◆ Task requirements: Your answer should consist of each line from the data below that contains "products".

++++ The records

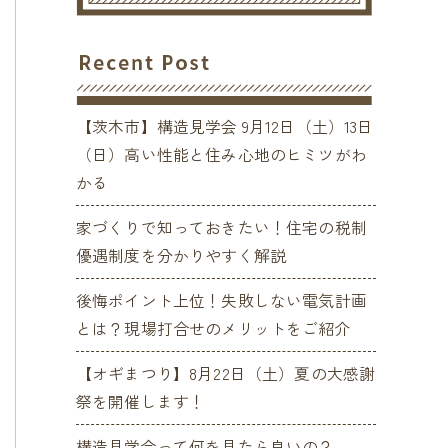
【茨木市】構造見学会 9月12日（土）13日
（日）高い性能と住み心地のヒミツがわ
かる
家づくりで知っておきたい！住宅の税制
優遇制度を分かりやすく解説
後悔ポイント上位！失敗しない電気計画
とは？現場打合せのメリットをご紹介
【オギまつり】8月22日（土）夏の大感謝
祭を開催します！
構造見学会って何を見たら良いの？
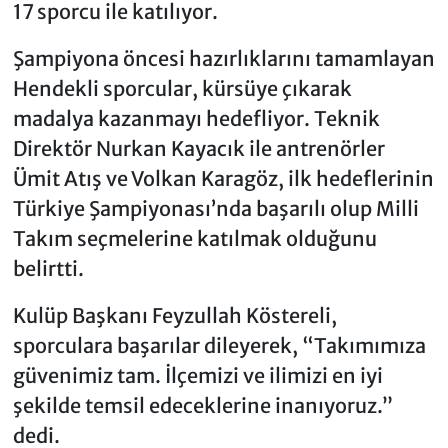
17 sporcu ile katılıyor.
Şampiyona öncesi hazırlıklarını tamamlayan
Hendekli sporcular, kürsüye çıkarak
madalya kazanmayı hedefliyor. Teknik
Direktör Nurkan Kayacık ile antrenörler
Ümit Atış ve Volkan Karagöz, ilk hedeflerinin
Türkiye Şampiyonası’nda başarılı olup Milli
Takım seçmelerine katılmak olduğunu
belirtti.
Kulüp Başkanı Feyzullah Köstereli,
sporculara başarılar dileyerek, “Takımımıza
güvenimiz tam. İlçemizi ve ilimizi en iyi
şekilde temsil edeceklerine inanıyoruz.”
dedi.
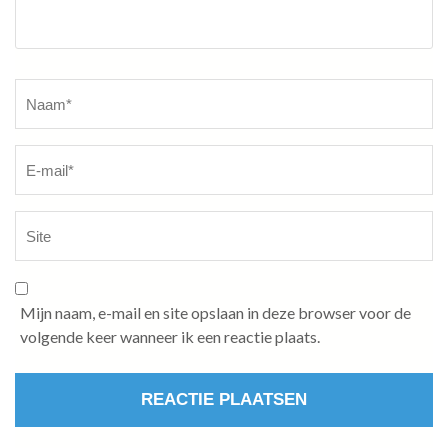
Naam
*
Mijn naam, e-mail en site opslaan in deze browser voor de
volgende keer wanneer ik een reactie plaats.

++++++++
++++ The records

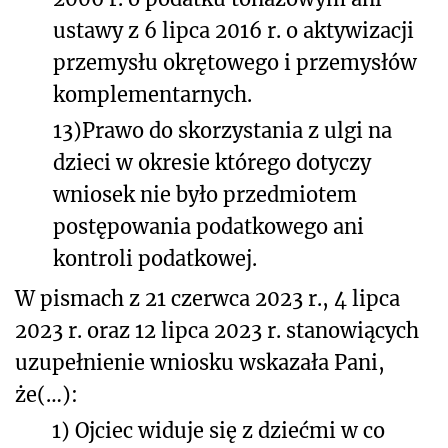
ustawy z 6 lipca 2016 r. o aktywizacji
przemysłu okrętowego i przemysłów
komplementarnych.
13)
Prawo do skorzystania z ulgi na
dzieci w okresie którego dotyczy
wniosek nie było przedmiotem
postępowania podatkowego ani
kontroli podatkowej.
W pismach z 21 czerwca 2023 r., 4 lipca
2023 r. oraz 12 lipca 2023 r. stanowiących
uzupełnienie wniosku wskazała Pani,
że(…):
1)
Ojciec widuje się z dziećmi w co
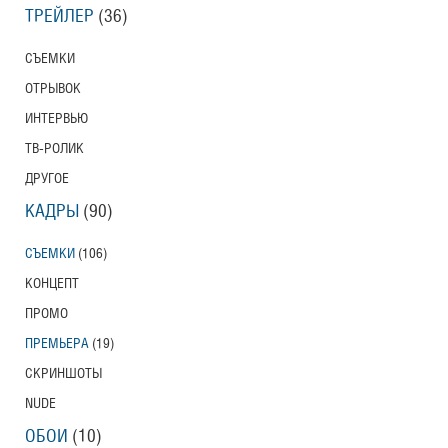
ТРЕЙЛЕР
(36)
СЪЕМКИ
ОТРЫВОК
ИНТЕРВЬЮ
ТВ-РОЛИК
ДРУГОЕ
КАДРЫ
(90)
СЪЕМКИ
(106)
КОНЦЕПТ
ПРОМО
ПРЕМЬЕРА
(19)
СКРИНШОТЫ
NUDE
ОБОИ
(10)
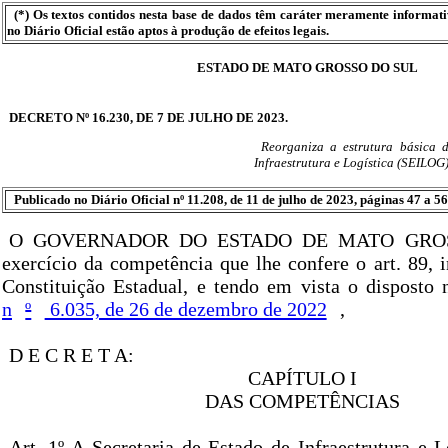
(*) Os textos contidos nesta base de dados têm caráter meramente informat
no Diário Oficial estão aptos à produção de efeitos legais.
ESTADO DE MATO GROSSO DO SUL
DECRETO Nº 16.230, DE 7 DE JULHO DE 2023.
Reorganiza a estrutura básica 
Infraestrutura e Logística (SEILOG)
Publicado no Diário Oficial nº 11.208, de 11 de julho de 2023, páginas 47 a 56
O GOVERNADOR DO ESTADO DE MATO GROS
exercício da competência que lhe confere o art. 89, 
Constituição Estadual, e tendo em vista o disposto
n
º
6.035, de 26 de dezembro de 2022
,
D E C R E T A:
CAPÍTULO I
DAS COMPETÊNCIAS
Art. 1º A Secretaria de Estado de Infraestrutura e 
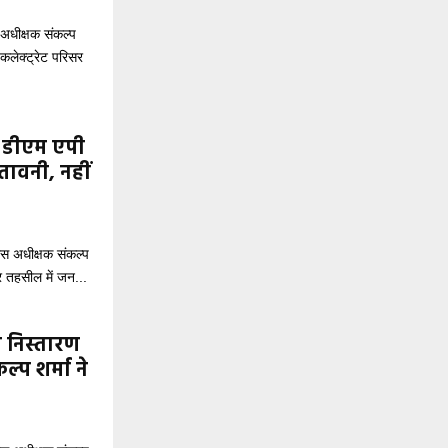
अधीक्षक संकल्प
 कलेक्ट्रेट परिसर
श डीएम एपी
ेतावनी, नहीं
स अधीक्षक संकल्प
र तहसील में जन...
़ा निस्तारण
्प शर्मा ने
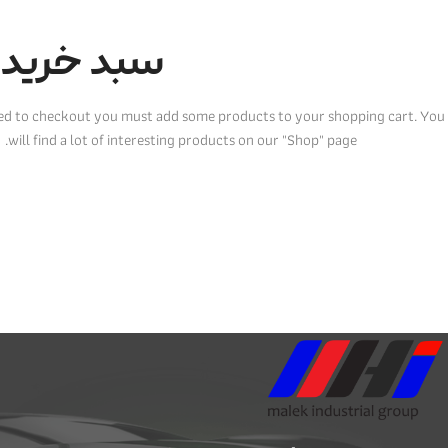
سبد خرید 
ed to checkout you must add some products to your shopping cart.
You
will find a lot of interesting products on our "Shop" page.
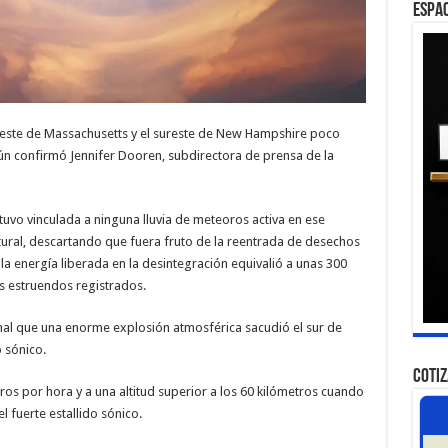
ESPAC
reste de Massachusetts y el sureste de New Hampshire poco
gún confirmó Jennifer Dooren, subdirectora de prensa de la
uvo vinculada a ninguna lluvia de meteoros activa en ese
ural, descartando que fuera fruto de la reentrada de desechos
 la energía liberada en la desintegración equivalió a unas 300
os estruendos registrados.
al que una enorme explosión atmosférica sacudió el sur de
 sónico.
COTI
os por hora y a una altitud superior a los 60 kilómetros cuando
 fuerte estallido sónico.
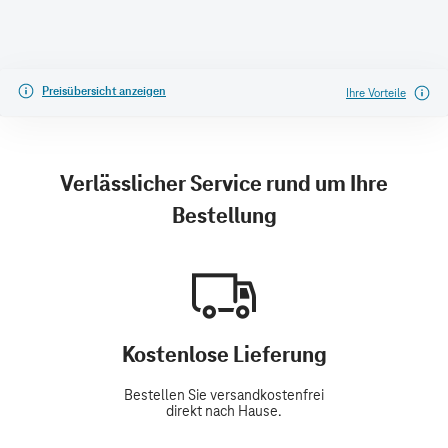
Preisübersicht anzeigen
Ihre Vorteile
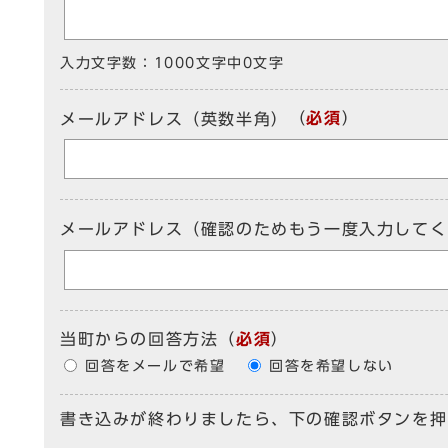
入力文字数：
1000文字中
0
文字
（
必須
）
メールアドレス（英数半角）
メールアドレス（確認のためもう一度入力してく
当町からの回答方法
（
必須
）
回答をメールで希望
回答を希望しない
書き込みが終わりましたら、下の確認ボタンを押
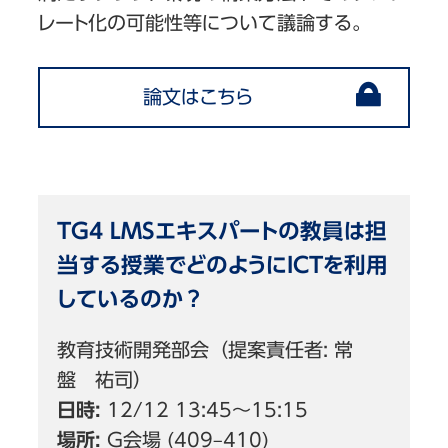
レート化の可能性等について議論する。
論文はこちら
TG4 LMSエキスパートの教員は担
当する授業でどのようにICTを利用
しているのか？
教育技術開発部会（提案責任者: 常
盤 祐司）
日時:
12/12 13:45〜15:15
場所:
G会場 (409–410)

++++++++

◆ Written answer:
ed to checkout you must add some products to your shopping cart.
will find a lot of interesting products on our "Shop" page.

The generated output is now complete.